# What you need to do:
Return every line of the records below verbatim, with no pictures in the copy.

Segment Start: Record excerpts

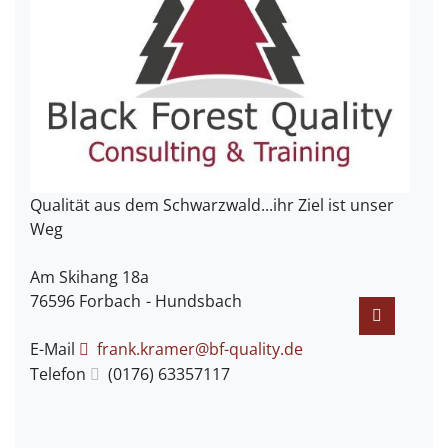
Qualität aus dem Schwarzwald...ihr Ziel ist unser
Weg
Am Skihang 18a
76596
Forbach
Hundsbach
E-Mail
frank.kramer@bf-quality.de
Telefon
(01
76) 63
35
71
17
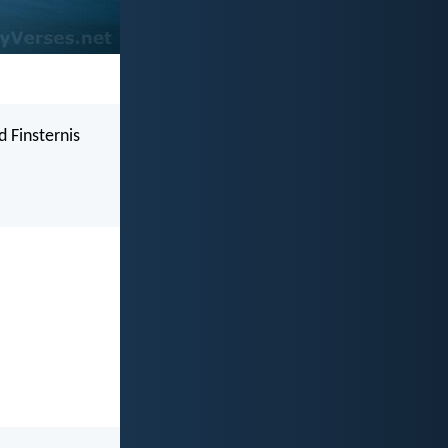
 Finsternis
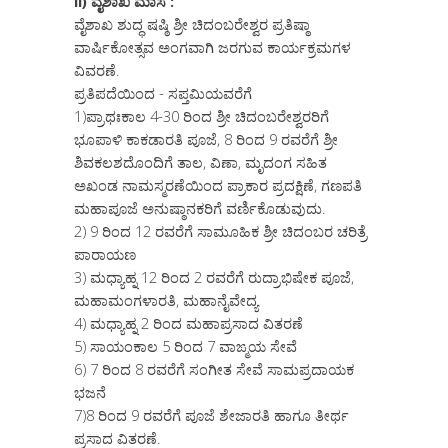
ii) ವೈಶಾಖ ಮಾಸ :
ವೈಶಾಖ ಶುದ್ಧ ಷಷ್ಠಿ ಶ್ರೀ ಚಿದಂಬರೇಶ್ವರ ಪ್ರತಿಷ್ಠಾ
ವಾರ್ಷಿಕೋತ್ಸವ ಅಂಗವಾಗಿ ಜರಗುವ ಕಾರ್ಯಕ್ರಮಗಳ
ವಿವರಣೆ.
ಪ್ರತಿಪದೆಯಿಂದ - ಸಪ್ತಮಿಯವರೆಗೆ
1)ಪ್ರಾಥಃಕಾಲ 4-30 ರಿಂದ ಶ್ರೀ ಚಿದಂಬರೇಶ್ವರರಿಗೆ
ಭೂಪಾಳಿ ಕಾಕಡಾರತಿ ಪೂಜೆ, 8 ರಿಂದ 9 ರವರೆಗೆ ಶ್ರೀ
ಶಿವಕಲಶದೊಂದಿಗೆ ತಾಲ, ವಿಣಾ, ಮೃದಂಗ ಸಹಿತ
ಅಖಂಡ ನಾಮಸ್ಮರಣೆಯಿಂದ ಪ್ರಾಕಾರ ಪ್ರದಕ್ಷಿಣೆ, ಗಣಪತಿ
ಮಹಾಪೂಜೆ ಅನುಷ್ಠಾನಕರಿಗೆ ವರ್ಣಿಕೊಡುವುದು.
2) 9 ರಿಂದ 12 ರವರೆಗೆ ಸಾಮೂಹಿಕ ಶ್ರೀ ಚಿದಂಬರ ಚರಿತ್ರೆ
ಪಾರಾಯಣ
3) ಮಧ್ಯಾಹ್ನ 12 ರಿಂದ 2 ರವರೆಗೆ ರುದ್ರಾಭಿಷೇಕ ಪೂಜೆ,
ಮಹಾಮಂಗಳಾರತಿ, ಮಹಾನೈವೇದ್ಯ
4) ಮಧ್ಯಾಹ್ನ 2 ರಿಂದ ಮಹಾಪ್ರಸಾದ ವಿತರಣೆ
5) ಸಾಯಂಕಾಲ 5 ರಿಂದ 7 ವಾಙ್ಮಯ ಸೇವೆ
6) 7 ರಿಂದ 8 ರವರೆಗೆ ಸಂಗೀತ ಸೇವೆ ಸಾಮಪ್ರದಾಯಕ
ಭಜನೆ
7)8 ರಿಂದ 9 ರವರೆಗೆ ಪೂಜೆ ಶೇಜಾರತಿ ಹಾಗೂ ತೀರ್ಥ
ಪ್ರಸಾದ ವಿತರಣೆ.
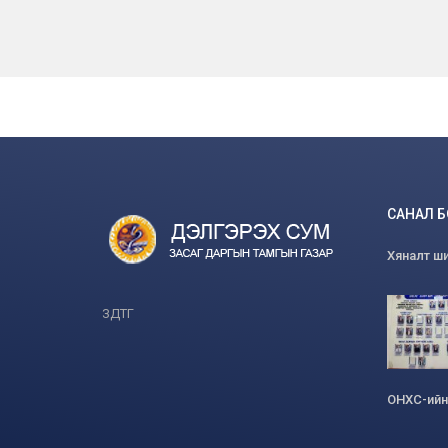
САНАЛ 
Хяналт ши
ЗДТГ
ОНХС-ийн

Segment End: Record excerpts

# Result of the exercise:
Qualität aus dem Schwarzwald...ihr Ziel ist unser
Weg
Am Skihang 18a
76596
Forbach
Hundsbach
E-Mail
frank.kramer@bf-quality.de
Telefon
(01
76) 63
35
71
17
 Finsternis
ii) ವೈಶಾಖ ಮಾಸ :
ವೈಶಾಖ ಶುದ್ಧ ಷಷ್ಠಿ ಶ್ರೀ ಚಿದಂಬರೇಶ್ವರ ಪ್ರತಿಷ್ಠಾ
ವಾರ್ಷಿಕೋತ್ಸವ ಅಂಗವಾಗಿ ಜರಗುವ ಕಾರ್ಯಕ್ರಮಗಳ
ವಿವರಣೆ.
ಪ್ರತಿಪದೆಯಿಂದ - ಸಪ್ತಮಿಯವರೆಗೆ
1)ಪ್ರಾಥಃಕಾಲ 4-30 ರಿಂದ ಶ್ರೀ ಚಿದಂಬರೇಶ್ವರರಿಗೆ
ಭೂಪಾಳಿ ಕಾಕಡಾರತಿ ಪೂಜೆ, 8 ರಿಂದ 9 ರವರೆಗೆ ಶ್ರೀ
ಶಿವಕಲಶದೊಂದಿಗೆ ತಾಲ, ವಿಣಾ, ಮೃದಂಗ ಸಹಿತ
ಅಖಂಡ ನಾಮಸ್ಮರಣೆಯಿಂದ ಪ್ರಾಕಾರ ಪ್ರದಕ್ಷಿಣೆ, ಗಣಪತಿ
ಮಹಾಪೂಜೆ ಅನುಷ್ಠಾನಕರಿಗೆ ವರ್ಣಿಕೊಡುವುದು.
2) 9 ರಿಂದ 12 ರವರೆಗೆ ಸಾಮೂಹಿಕ ಶ್ರೀ ಚಿದಂಬರ ಚರಿತ್ರೆ
ಪಾರಾಯಣ
3) ಮಧ್ಯಾಹ್ನ 12 ರಿಂದ 2 ರವರೆಗೆ ರುದ್ರಾಭಿಷೇಕ ಪೂಜೆ,
ಮಹಾಮಂಗಳಾರತಿ, ಮಹಾನೈವೇದ್ಯ
4) ಮಧ್ಯಾಹ್ನ 2 ರಿಂದ ಮಹಾಪ್ರಸಾದ ವಿತರಣೆ
5) ಸಾಯಂಕಾಲ 5 ರಿಂದ 7 ವಾಙ್ಮಯ ಸೇವೆ
6) 7 ರಿಂದ 8 ರವರೆಗೆ ಸಂಗೀತ ಸೇವೆ ಸಾಮಪ್ರದಾಯಕ
ಭಜನೆ
7)8 ರಿಂದ 9 ರವರೆಗೆ ಪೂಜೆ ಶೇಜಾರತಿ ಹಾಗೂ ತೀರ್ಥ
ಪ್ರಸಾದ ವಿತರಣೆ.
САНАЛ 
Хяналт ши
ЗДТГ
ОНХС-ийн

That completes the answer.